── Data to process

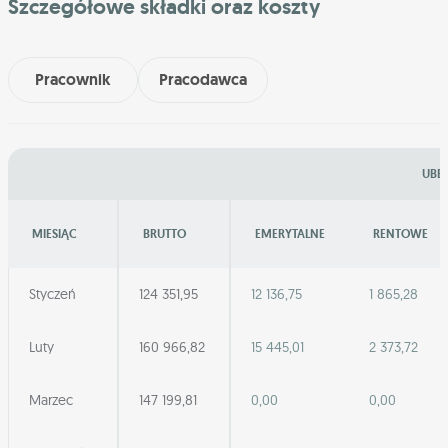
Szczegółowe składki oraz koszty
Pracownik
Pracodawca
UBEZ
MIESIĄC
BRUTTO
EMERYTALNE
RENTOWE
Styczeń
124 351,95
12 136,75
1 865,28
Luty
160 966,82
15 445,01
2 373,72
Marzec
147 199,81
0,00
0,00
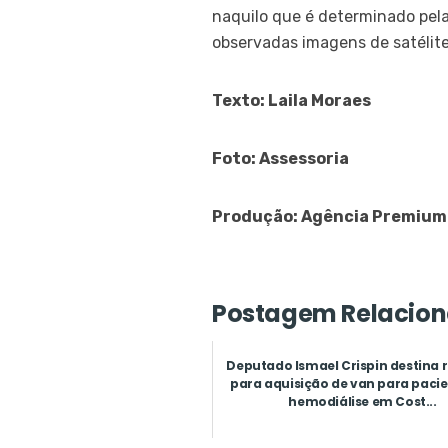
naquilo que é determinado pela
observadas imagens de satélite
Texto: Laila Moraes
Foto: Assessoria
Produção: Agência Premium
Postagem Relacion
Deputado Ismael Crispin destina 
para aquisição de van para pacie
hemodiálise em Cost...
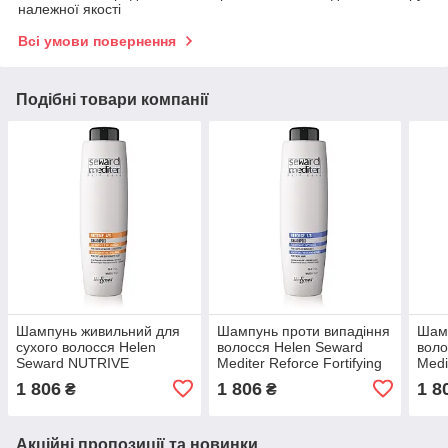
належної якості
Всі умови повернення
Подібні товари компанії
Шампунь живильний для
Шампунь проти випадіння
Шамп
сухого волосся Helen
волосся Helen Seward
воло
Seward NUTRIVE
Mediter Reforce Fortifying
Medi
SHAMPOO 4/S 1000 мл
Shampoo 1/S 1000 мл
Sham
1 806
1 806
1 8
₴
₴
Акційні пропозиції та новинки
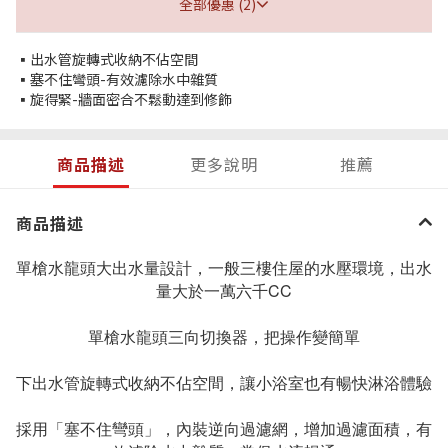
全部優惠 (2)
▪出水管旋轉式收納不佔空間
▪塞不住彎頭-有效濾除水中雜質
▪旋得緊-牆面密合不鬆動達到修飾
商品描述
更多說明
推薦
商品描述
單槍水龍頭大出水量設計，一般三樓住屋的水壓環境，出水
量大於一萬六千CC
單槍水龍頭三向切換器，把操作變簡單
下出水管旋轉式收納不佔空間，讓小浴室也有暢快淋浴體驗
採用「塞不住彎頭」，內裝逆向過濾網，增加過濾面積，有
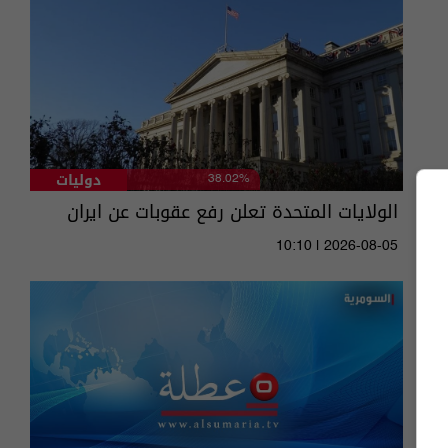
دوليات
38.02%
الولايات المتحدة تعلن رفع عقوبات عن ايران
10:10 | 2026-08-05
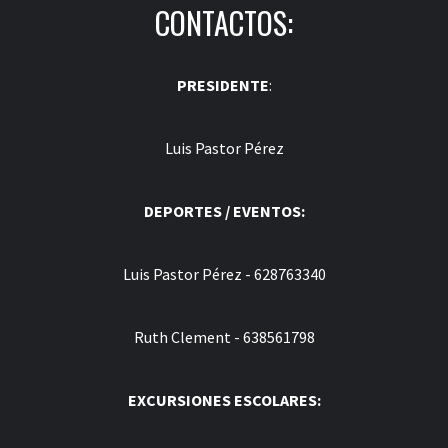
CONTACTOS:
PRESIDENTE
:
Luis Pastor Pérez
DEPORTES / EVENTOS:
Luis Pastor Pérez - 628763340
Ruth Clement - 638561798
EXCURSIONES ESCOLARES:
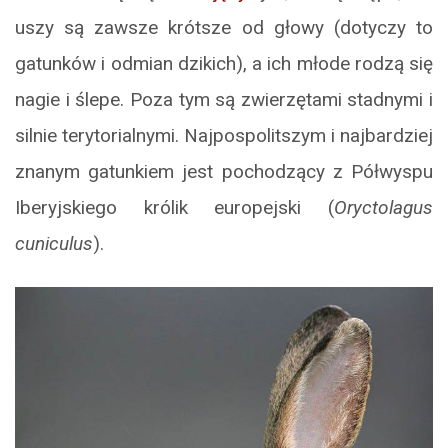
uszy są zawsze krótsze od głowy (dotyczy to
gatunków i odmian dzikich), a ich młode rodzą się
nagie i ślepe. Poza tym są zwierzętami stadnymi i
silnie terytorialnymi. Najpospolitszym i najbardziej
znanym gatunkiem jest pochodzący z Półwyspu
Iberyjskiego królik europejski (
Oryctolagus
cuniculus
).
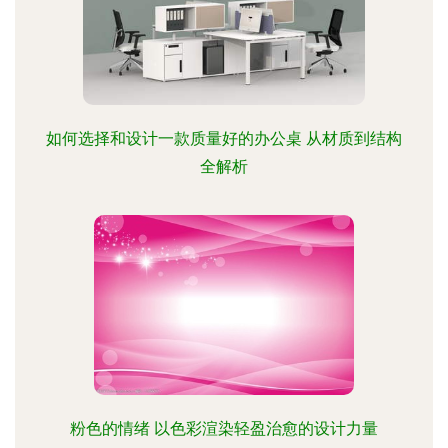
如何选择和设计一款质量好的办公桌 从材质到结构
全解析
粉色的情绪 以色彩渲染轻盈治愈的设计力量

────

*What needs to be done*. Show a copy of each line from the records above in which the string "Pastor" occurs.

*Answer*.
Luis Pastor Pérez
Luis Pastor Pérez - 628763340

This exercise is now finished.